Towards a Pretrained Model for Restless Bandits via Multi-arm Generalization
Yunfan Zhao, Nikhil Behari, Edward Hughes, Edwin Zhang, Dheeraj Nagaraj, Karl Tuyls, Aparna Taneja, Milind Tambe
TL;DR
Restless multi-arm bandits (RMABs) pose challenges due to unknown dynamics, streaming arm participation, and continuous state spaces. The paper introduces PreFeRMAB, a pretrained, flexible RMAB model that generalizes to unseen arms via multi-arm generalization, a novel $\lambda$-network updating rule, and a StateShaping module. It demonstrates strong zero-shot performance across synthetic, SIS epidemic, and ARMMAN maternal-health domains and shows faster fine-tuning with significantly fewer samples than training from scratch. This approach enables practical deployment in real-world resource allocation problems by reducing retraining requirements and accommodating dynamic arm participation.
Abstract
Restless multi-arm bandits (RMABs), a class of resource allocation problems with broad application in areas such as healthcare, online advertising, and anti-poaching, have recently been studied from a multi-agent reinforcement learning perspective.
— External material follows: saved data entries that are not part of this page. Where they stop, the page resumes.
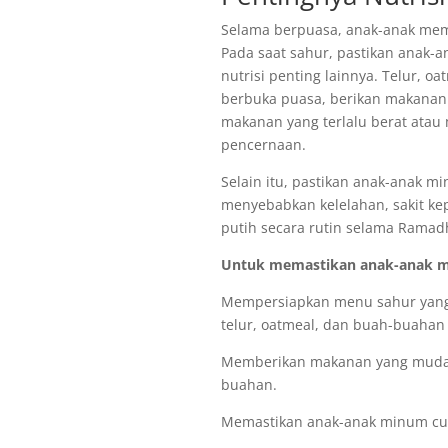
Selama berpuasa, anak-anak mem
Pada saat sahur, pastikan anak-
nutrisi penting lainnya. Telur, 
berbuka puasa, berikan makanan 
makanan yang terlalu berat ata
pencernaan.
Selain itu, pastikan anak-anak 
menyebabkan kelelahan, sakit ke
putih secara rutin selama Ramad
Untuk memastikan anak-anak me
Mempersiapkan menu sahur yang ka
telur, oatmeal, dan buah-buahan
Memberikan makanan yang mudah 
buahan.
Memastikan anak-anak minum cuk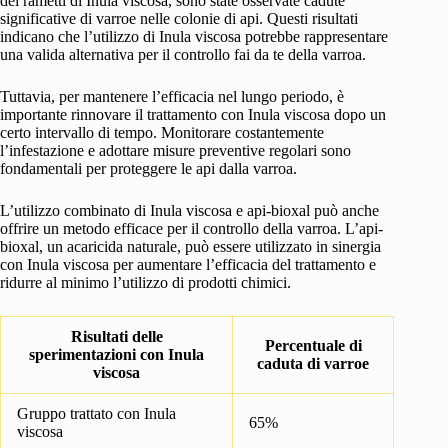
dei rametti di Inula viscosa, sono state osservate cadute
significative di varroe nelle colonie di api. Questi risultati
indicano che l’utilizzo di Inula viscosa potrebbe rappresentare
una valida alternativa per il controllo fai da te della varroa.
Tuttavia, per mantenere l’efficacia nel lungo periodo, è
importante rinnovare il trattamento con Inula viscosa dopo un
certo intervallo di tempo. Monitorare costantemente
l’infestazione e adottare misure preventive regolari sono
fondamentali per proteggere le api dalla varroa.
L’utilizzo combinato di Inula viscosa e api-bioxal può anche
offrire un metodo efficace per il controllo della varroa. L’api-
bioxal, un acaricida naturale, può essere utilizzato in sinergia
con Inula viscosa per aumentare l’efficacia del trattamento e
ridurre al minimo l’utilizzo di prodotti chimici.
Risultati delle
Percentuale di
sperimentazioni con Inula
caduta di varroe
viscosa
Gruppo trattato con Inula
65%
viscosa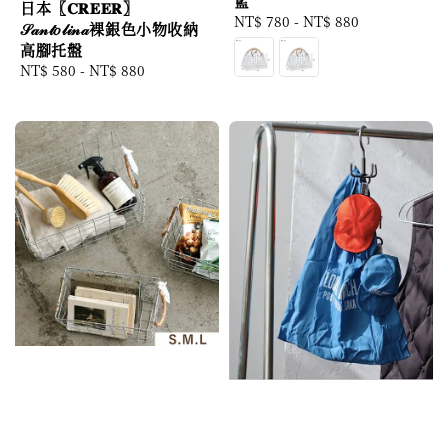
籃
日本〖𝐂𝐑𝐄𝐄𝐑〗
Regular
NT$ 780
-
NT$ 880
𝒮𝒶𝓃𝓉𝑜𝓁𝒾𝓃𝒶裸銀色小物收納
price
高腳托盤
Regular
NT$ 580
-
NT$ 880
price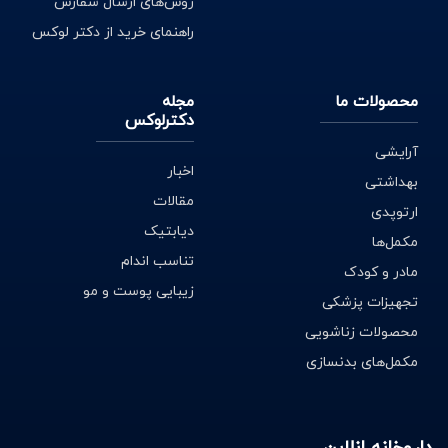
روش‌های ارسال سفارش
راهنمای خرید از دکتر لوکس
محصولات ما
مجله
دکترلوکس
آرایشی
اخبار
بهداشتی
مقالات
ارتوپدی
دیابتیک
مکمل‌ها
تناسب اندام
مادر و کودک
زیبایی پوست و مو
تجهیزات پزشکی
محصولات زناشویی
مکمل‌های بدنسازی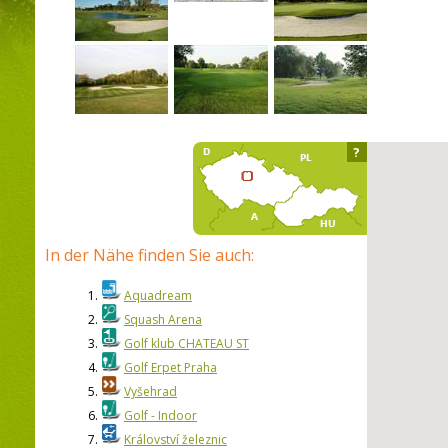
?
In der Nähe finden Sie auch:
1.
Aquadream
2.
Squash Arena
3.
Golf klub CHATEAU ST
4.
Golf Erpet Praha
5.
Vyšehrad
6.
Golf - Indoor
7.
Království železnic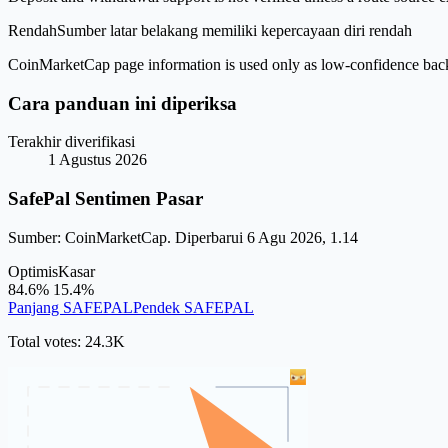
Rendah
Sumber latar belakang memiliki kepercayaan diri rendah
CoinMarketCap page information is used only as low-confidence backgrou
Cara panduan ini diperiksa
Terakhir diverifikasi
1 Agustus 2026
SafePal Sentimen Pasar
Sumber: CoinMarketCap. Diperbarui 6 Agu 2026, 1.14
Optimis
Kasar
84.6%
15.4%
Panjang SAFEPAL
Pendek SAFEPAL
Total votes: 24.3K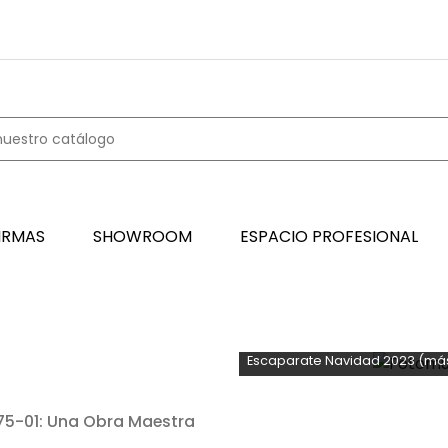
IRMAS
SHOWROOM
ESPACIO PROFESIONAL
Escaparate Navidad 2023
(más
175-01: Una Obra Maestra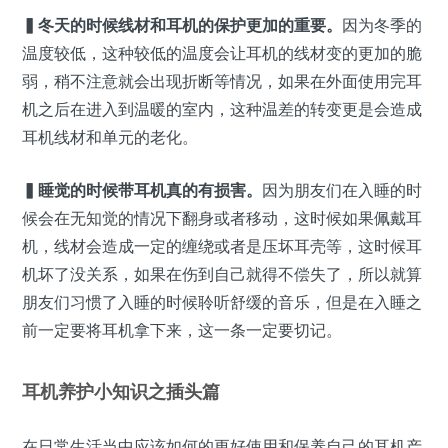
▍冬天的时候线材和耳机的保护更加的重要。
因为冬季的
温度较低，这种较低的温度会让耳机的线材变的更加的脆
弱，稍不注意就会出现折断等情况，如果在外面使用完耳
机之后在进入到温暖的室内，这种温差的转变更是会造成
耳机线材和单元的老化。
▍睡觉的时候带耳机真的有损害。
因为朋友们在入睡的时
候会在无知觉的情况下翻身或者移动，这时候如果佩戴耳
机，线材会造成一定的缠绕或者是压坏耳壳等，这时候耳
机坏了没关系，如果在伤到自己就得不偿失了，所以就算
朋友们习惯了入睡的时候聆听舒缓的音乐，但是在入睡之
前一定要将耳机拿下来，这一条一定要切记。
耳机养护小知识之插头篇
在日常生活当中应该如何的更好使用和保养自己的耳机产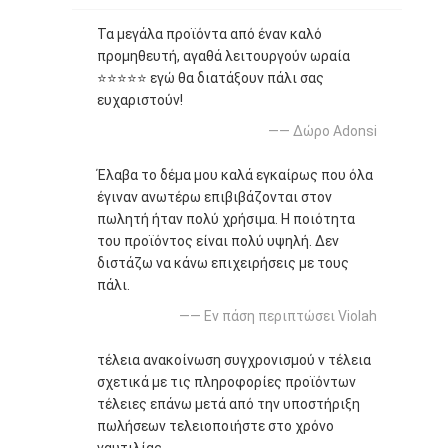
Τα μεγάλα προϊόντα από έναν καλό
προμηθευτή, αγαθά λειτουργούν ωραία
⭐⭐⭐⭐⭐ εγώ θα διατάξουν πάλι σας
ευχαριστούν!
—— Δώρο Adonsi
Έλαβα το δέμα μου καλά εγκαίρως που όλα
έγιναν ανωτέρω επιβιβάζονται στον
πωλητή ήταν πολύ χρήσιμα. Η ποιότητα
του προϊόντος είναι πολύ υψηλή. Δεν
διστάζω να κάνω επιχειρήσεις με τους
πάλι.
—— Εν πάση περιπτώσει Violah
τέλεια ανακοίνωση συγχρονισμού ν τέλεια
σχετικά με τις πληροφορίες προϊόντων
τέλειες επάνω μετά από την υποστήριξη
πωλήσεων τελειοποιήστε στο χρόνο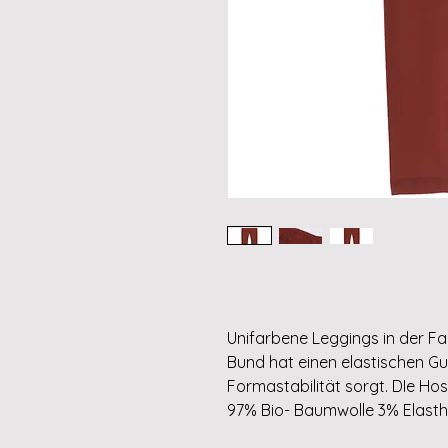
Unifarbene Leggings in der F
Bund hat einen elastischen Gu
Formastabilität sorgt. DIe Hose
97% Bio- Baumwolle 3% Elast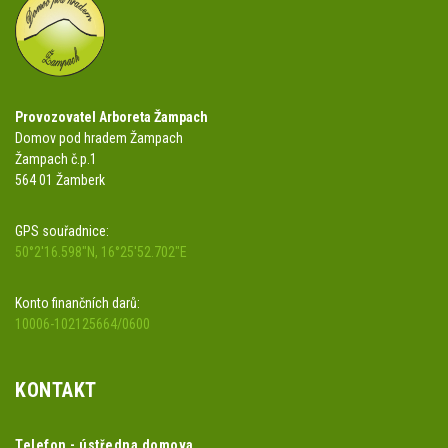
Provozovatel Arboreta Žampach
Domov pod hradem Žampach
Žampach č.p.1
564 01 Žamberk
GPS souřadnice:
50°2'16.598"N, 16°25'52.702"E
Konto finančních darů:
10006-102125664/0600
KONTAKT
Telefon - ústředna domova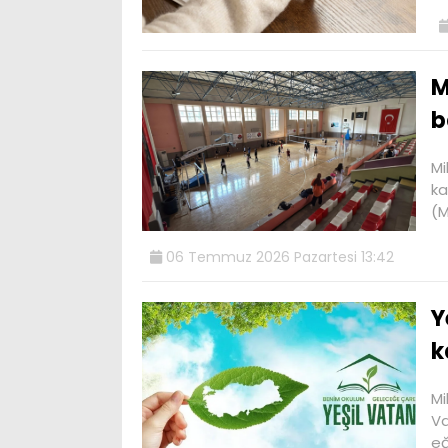
M
b
Mi
ka
(M
06 Temmuz 2026 Pazartesi 13:42
Y
k
Mi
Va
eğ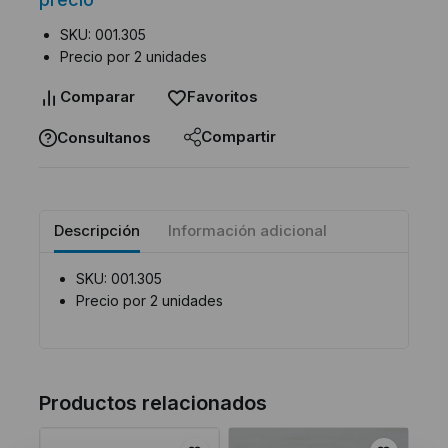
SKU: 001.305
Precio por 2 unidades
Comparar
Favoritos
Compartir
Consultanos
Descripción
Información adicional
SKU: 001.305
Precio por 2 unidades
Productos relacionados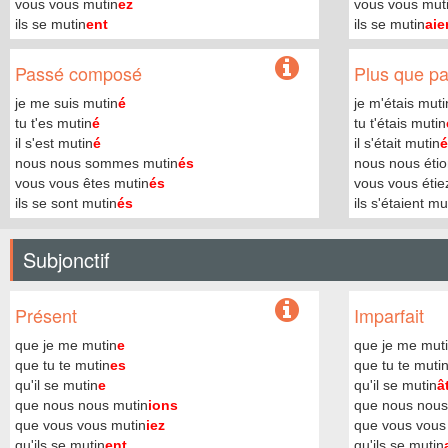
vous vous mutin
ez
vous vous mut
ils se mutin
ent
ils se mutin
aie
Passé composé
Plus que par
je me suis mutin
é
je m'étais muti
tu t'es mutin
é
tu t'étais mutin
il s'est mutin
é
il s'était mutin
é
nous nous sommes mutin
és
nous nous étio
vous vous êtes mutin
és
vous vous étie
ils se sont mutin
és
ils s'étaient mu
Subjonctif
Présent
Imparfait
que je me mutin
e
que je me mut
que tu te mutin
es
que tu te muti
qu'il se mutin
e
qu'il se mutin
â
que nous nous mutin
ions
que nous nous
que vous vous mutin
iez
que vous vous
qu'ils se mutin
ent
qu'ils se mutin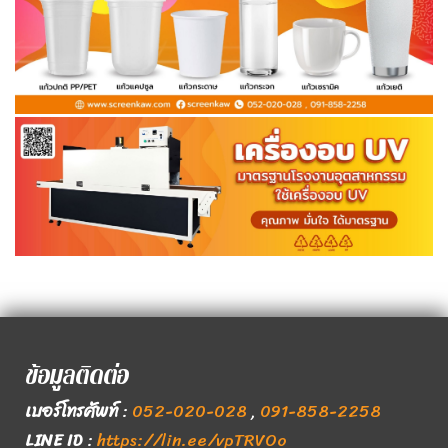
ข้อมูลติดต่อ
เบอร์โทรศัพท์
:
052-020-028
,
091-858-2258
LINE ID
:
https://lin.ee/vpTRVOo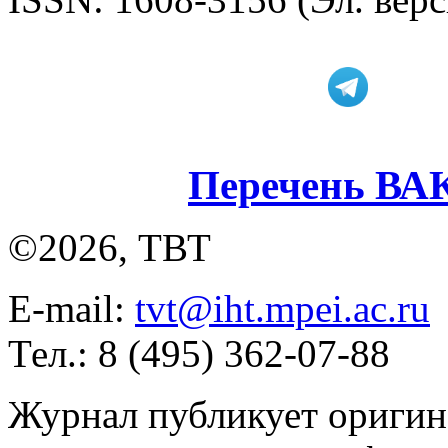
Перечень ВА
©2026, ТВТ
E-mail:
tvt@iht.mpei.ac.ru
Тел.: 8 (495) 362-07-88
Журнал публикует оригин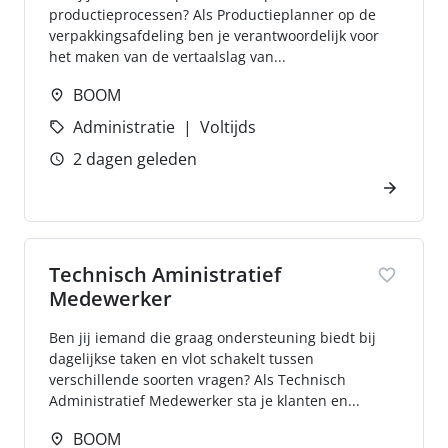
productieprocessen? Als Productieplanner op de
verpakkingsafdeling ben je verantwoordelijk voor
het maken van de vertaalslag van...
BOOM
Administratie
Voltijds
2 dagen geleden
Technisch Aministratief
Medewerker
Ben jij iemand die graag ondersteuning biedt bij
dagelijkse taken en vlot schakelt tussen
verschillende soorten vragen? Als Technisch
Administratief Medewerker sta je klanten en...
BOOM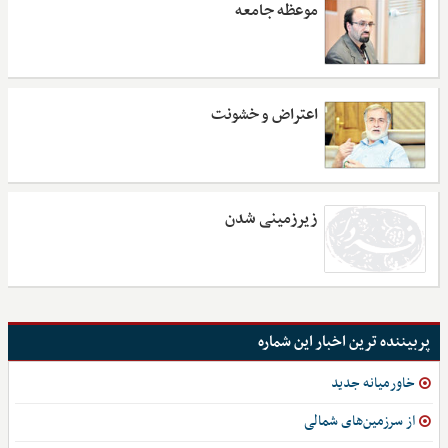
موعظه جامعه
اعتراض و خشونت
زیرزمینی‌ شدن
پربیننده ترین اخبار این شماره
خاورمیانه جدید
از سرزمین‌های شمالی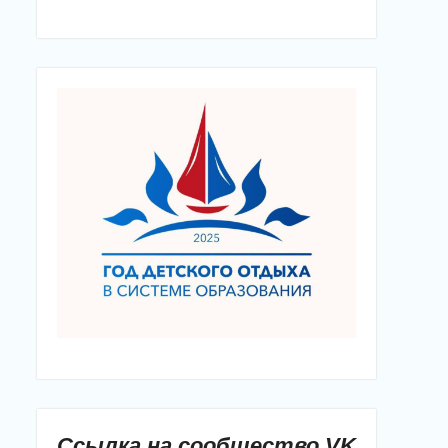
Ссылка на сообщество VK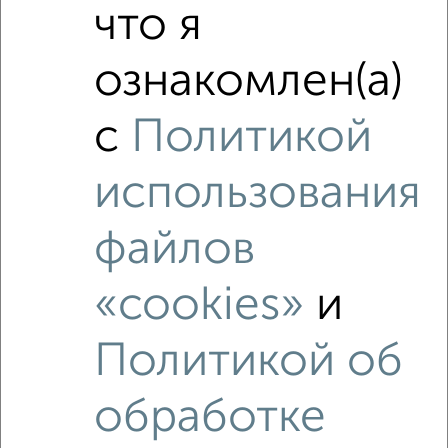
что я
ознакомлен(а)
3
Комната в 2-к квартире, на длительный срок, 50м², 4/9
с
Политикой
этаж
₽
7 000
в месяц
Мадонская 20
использования
Агентство, 10.05.2022
файлов
«cookies»
и
Политикой об
обработке
5
Комната в 2-к квартире, на длительный срок, 53м², 4/9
Prior RMAB research suffers from several limitations, e.g., it fails to adequately address continuous states, and requires retraining from scratch when arms opt-in and opt-out over time, a common challenge in many real world applications. We address these limitations by developing a neural network-based pre-trained model (PreFeRMAB) that has general zero-shot ability on a wide range of previously unseen RMABs, and which can be fine-tuned on specific instances in a more sample-efficient way than retraining from scratch. Our model also accommodates general multi-action settings and discrete or continuous state spaces. To enable fast generalization, we learn a novel single policy network model that utilizes feature information and employs a training procedure in which arms opt-in and out over time. We derive a new update rule for a crucial $λ$-network with theoretical convergence guarantees and empirically demonstrate the advantages of our approach on several challenging, real-world inspired problems.